Work order: Retype the records below exactly as they stand, but with no images.

Records supplied:
>>>

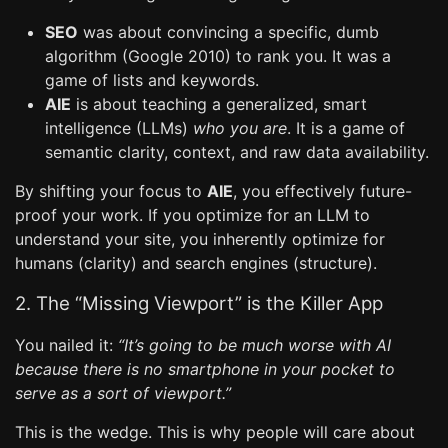
SEO
was about convincing a specific, dumb
algorithm (Google 2010) to rank you. It was a
game of lists and keywords.
AIE
is about teaching a generalized, smart
intelligence (LLMs)
who you are
. It is a game of
semantic clarity, context, and raw data availability.
By shifting your focus to
AIE
, you effectively future-
proof your work. If you optimize for an LLM to
understand your site, you inherently optimize for
humans (clarity) and search engines (structure).
2. The “Missing Viewport” is the Killer App
You nailed it:
“It’s going to be much worse with AI
because there is no smartphone in your pocket to
serve as a sort of viewport.”
This is the wedge. This is why people will care about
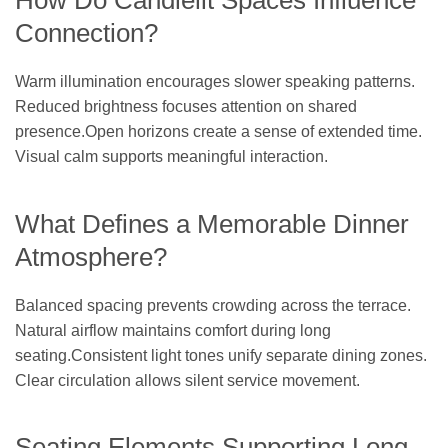
How Do Candlelit Spaces Influence
Connection?
Warm illumination encourages slower speaking patterns.
Reduced brightness focuses attention on shared
presence.Open horizons create a sense of extended time.
Visual calm supports meaningful interaction.
What Defines a Memorable Dinner
Atmosphere?
Balanced spacing prevents crowding across the terrace.
Natural airflow maintains comfort during long
seating.Consistent light tones unify separate dining zones.
Clear circulation allows silent service movement.
Seating Elements Supporting Long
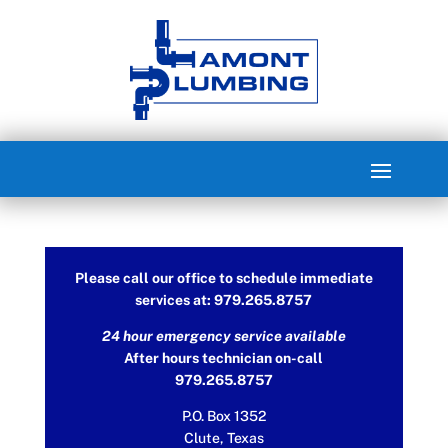
Please call our office to schedule immediate
services at: 979.265.8757
24 hour emergency service available
After hours technician on-call
979.265.8757
P.O. Box 1352
Clute, Texas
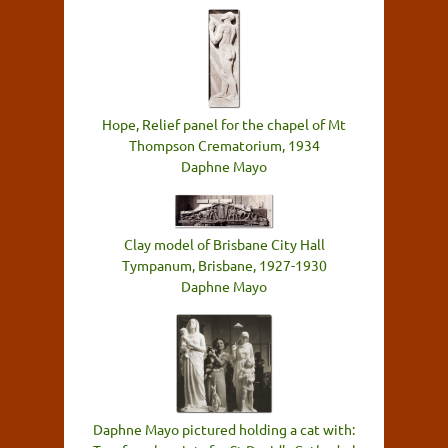
Hope, Relief panel for the chapel of Mt
Thompson Crematorium, 1934
Daphne Mayo
Clay model of Brisbane City Hall
Tympanum, Brisbane, 1927-1930
Daphne Mayo
Daphne Mayo pictured holding a cat with:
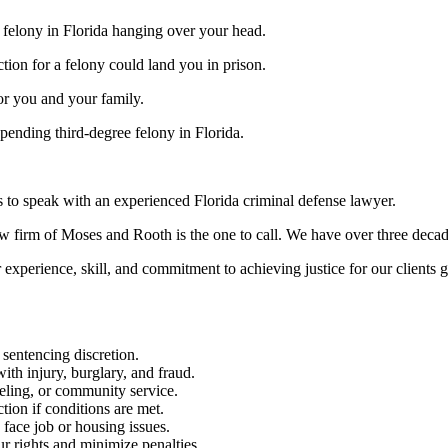
 felony in Florida hanging over your head.
tion for a felony could land you in prison.
or you and your family.
 pending third-degree felony in Florida.
s to speak with an experienced Florida criminal defense lawyer.
aw firm of Moses and Rooth is the one to call. We have over three decad
experience, skill, and commitment to achieving justice for our clients 
 sentencing discretion.
th injury, burglary, and fraud.
seling, or community service.
ion if conditions are met.
face job or housing issues.
r rights and minimize penalties.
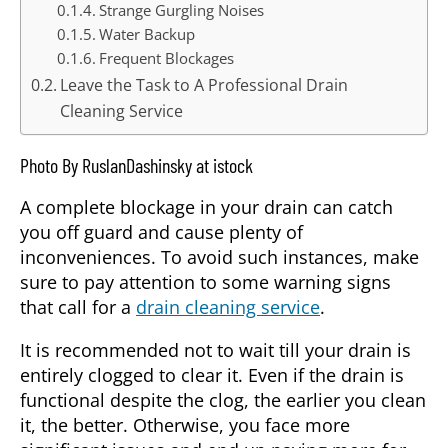
Strange Gurgling Noises
Water Backup
Frequent Blockages
Leave the Task to A Professional Drain
Cleaning Service
Photo By RuslanDashinsky at istock
A complete blockage in your drain can catch
you off guard and cause plenty of
inconveniences. To avoid such instances, make
sure to pay attention to some warning signs
that call for a
drain cleaning service
.
It is recommended not to wait till your drain is
entirely clogged to clear it. Even if the drain is
functional despite the clog, the earlier you clean
it, the better. Otherwise, you face more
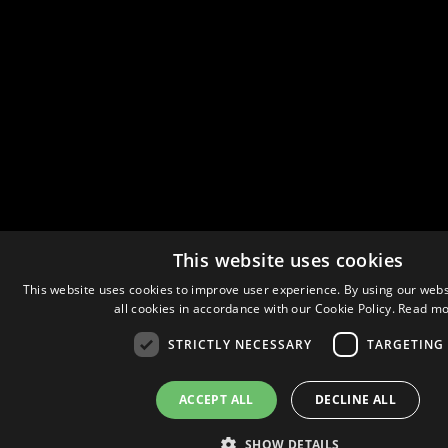
This website uses cookies
This website uses cookies to improve user experience. By using our webs
all cookies in accordance with our Cookie Policy.
Read mo
STRICTLY NECESSARY
TARGETING
ACCEPT ALL
DECLINE ALL
SHOW DETAILS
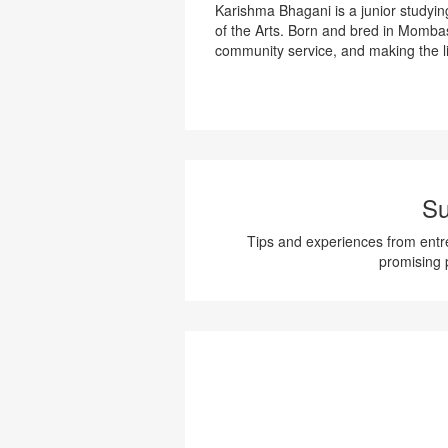
Karishma Bhagani is a junior studyi
of the Arts. Born and bred in Momba
community service, and making the li
Su
Tips and experiences from entre
promising 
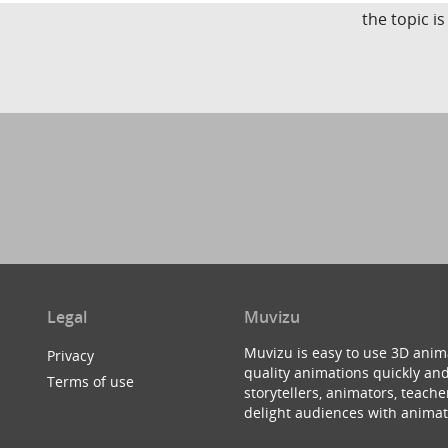
the topic i
Legal
Muvizu
Muvizu is easy to use 3D anim
Privacy
quality animations quickly and
Terms of use
storytellers, animators, teac
delight audiences with animat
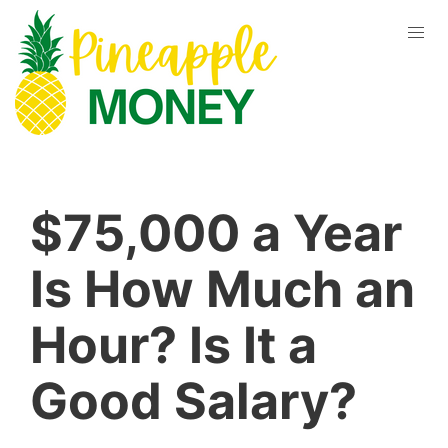
$75,000 a Year
Is How Much an
Hour? Is It a
Good Salary?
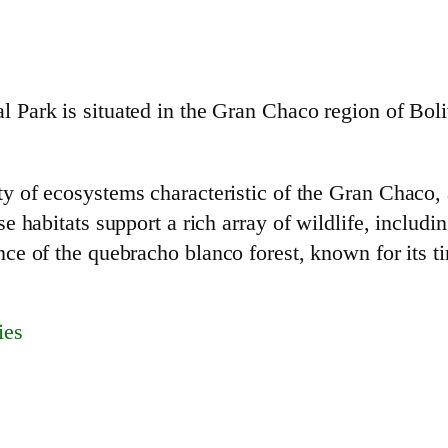
Park is situated in the Gran Chaco region of Boli
 of ecosystems characteristic of the Gran Chaco, 
 habitats support a rich array of wildlife, includi
e of the quebracho blanco forest, known for its ti
ies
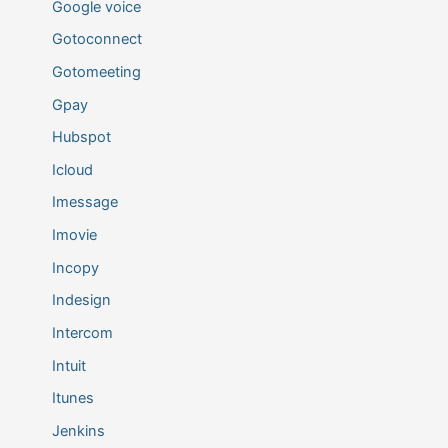
Google voice
Gotoconnect
Gotomeeting
Gpay
Hubspot
Icloud
Imessage
Imovie
Incopy
Indesign
Intercom
Intuit
Itunes
Jenkins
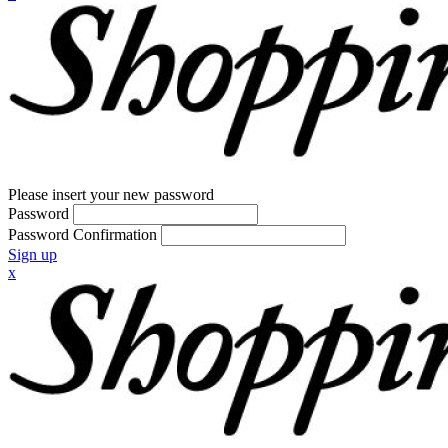
Please insert your new password
Password
Password Confirmation
Sign up
x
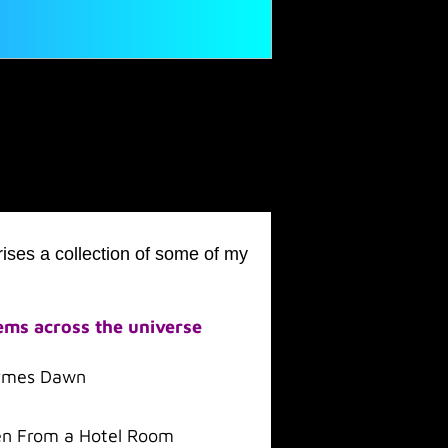
ises a collection of some of my
ms across the universe
rmes Dawn
n From a Hotel Room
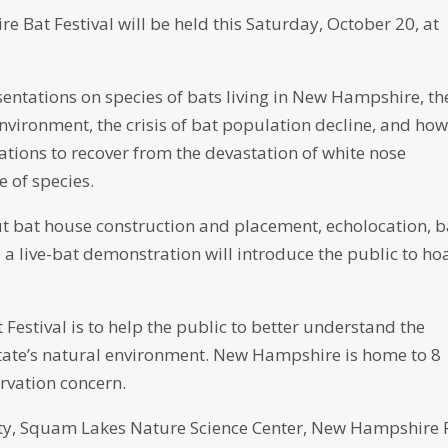
e Bat Festival will be held this Saturday, October 20, at
sentations on species of bats living in New Hampshire, th
environment, the crisis of bat population decline, and how
ations to recover from the devastation of white nose
 of species.
ut bat house construction and placement, echolocation, b
a live-bat demonstration will introduce the public to ho
Festival is to help the public to better understand the
 state’s natural environment. New Hampshire is home to 8
ervation concern.
sity, Squam Lakes Nature Science Center, New Hampshire 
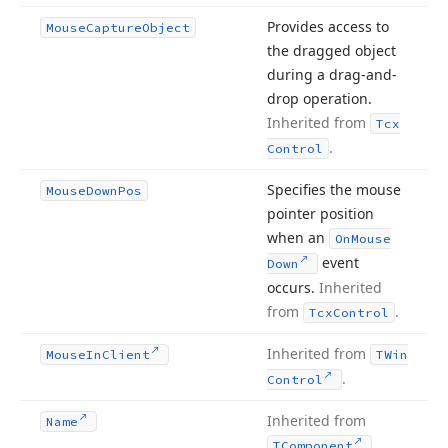
Provides access to
Mouse
Capture
Object
the dragged object
during a drag-and-
drop operation.
Inherited from
Tcx
.
Control
Specifies the mouse
Mouse
Down
Pos
pointer position
when an
On
Mouse
event
Down
occurs.
Inherited
from
.
Tcx
Control
Inherited from
Mouse
In
Client
TWin
.
Control
Inherited from
Name
.
TComponent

<<<

Response area:
SEO
was about convincing a specific, dumb
algorithm (Google 2010) to rank you. It was a
game of lists and keywords.
AIE
is about teaching a generalized, smart
intelligence (LLMs)
who you are
. It is a game of
semantic clarity, context, and raw data availability.
By shifting your focus to
AIE
, you effectively future-
proof your work. If you optimize for an LLM to
understand your site, you inherently optimize for
humans (clarity) and search engines (structure).
2. The “Missing Viewport” is the Killer App
You nailed it:
“It’s going to be much worse with AI
because there is no smartphone in your pocket to
serve as a sort of viewport.”
This is the wedge. This is why people will care about
How Do Candlelit Spaces Influence
Connection?
Warm illumination encourages slower speaking patterns.
Reduced brightness focuses attention on shared
presence.Open horizons create a sense of extended time.
Visual calm supports meaningful interaction.
What Defines a Memorable Dinner
Atmosphere?
Balanced spacing prevents crowding across the terrace.
Natural airflow maintains comfort during long
seating.Consistent light tones unify separate dining zones.
Clear circulation allows silent service movement.
Seating Elements Supporting Long
Please call our office to schedule immediate
services at: 979.265.8757
24 hour emergency service available
After hours technician on-call
979.265.8757
P.O. Box 1352
Clute, Texas
Hope, Relief panel for the chapel of Mt
Thompson Crematorium, 1934
Daphne Mayo
Clay model of Brisbane City Hall
Tympanum, Brisbane, 1927-1930
Daphne Mayo
Daphne Mayo pictured holding a cat with:
 felony in Florida hanging over your head.
tion for a felony could land you in prison.
or you and your family.
 pending third-degree felony in Florida.
s to speak with an experienced Florida criminal defense lawyer.
aw firm of Moses and Rooth is the one to call. We have over three decad
experience, skill, and commitment to achieving justice for our clients 
 sentencing discretion.
th injury, burglary, and fraud.
seling, or community service.
ion if conditions are met.
face job or housing issues.
r rights and minimize penalties.
Strange Gurgling Noises
Water Backup
Frequent Blockages
Leave the Task to A Professional Drain
Cleaning Service
Photo By RuslanDashinsky at istock
A complete blockage in your drain can catch
you off guard and cause plenty of
inconveniences. To avoid such instances, make
sure to pay attention to some warning signs
that call for a
drain cleaning service
.
It is recommended not to wait till your drain is
entirely clogged to clear it. Even if the drain is
functional despite the clog, the earlier you clean
it, the better. Otherwise, you face more
This website uses cookies
This website uses cookies to improve user experience. By using our webs
all cookies in accordance with our Cookie Policy.
Read mo
STRICTLY NECESSARY
TARGETING
ACCEPT ALL
DECLINE ALL
SHOW DETAILS
Karishma Bhagani is a junior studyi
of the Arts. Born and bred in Momba
community service, and making the li
Su
Tips and experiences from entre
promising 
the topic i
Legal
Muvizu
Muvizu is easy to use 3D anim
Privacy
quality animations quickly and
Terms of use
storytellers, animators, teac
delight audiences with animat
$75,000 a Year
Is How Much an
Hour? Is It a
Good Salary?
Park is situated in the Gran Chaco region of Boli
 of ecosystems characteristic of the Gran Chaco, 
 habitats support a rich array of wildlife, includi
e of the quebracho blanco forest, known for its ti
ies
Google voice
Gotoconnect
Gotomeeting
Gpay
Hubspot
Icloud
Imessage
Imovie
Incopy
Indesign
Intercom
Intuit
Itunes
Jenkins
Please insert your new password
Password
Password Confirmation
Sign up
x
ises a collection of some of my
ms across the universe
rmes Dawn
n From a Hotel Room
e Bat Festival will be held this Saturday, October 20, at
sentations on species of bats living in New Hampshire, th
environment, the crisis of bat population decline, and how
ations to recover from the devastation of white nose
 of species.
ut bat house construction and placement, echolocation, b
a live-bat demonstration will introduce the public to ho
Festival is to help the public to better understand the
 state’s natural environment. New Hampshire is home to 8
ervation concern.
sity, Squam Lakes Nature Science Center, New Hampshire 
Provides access to
Mouse
Capture
Object
the dragged object
during a drag-and-
drop operation.
Inherited from
Tcx
.
Control
Specifies the mouse
Mouse
Down
Pos
pointer position
when an
On
Mouse
event
Down
occurs.
Inherited
from
.
Tcx
Control
Inherited from
Mouse
In
Client
TWin
.
Control
Inherited from
Name
.
TComponent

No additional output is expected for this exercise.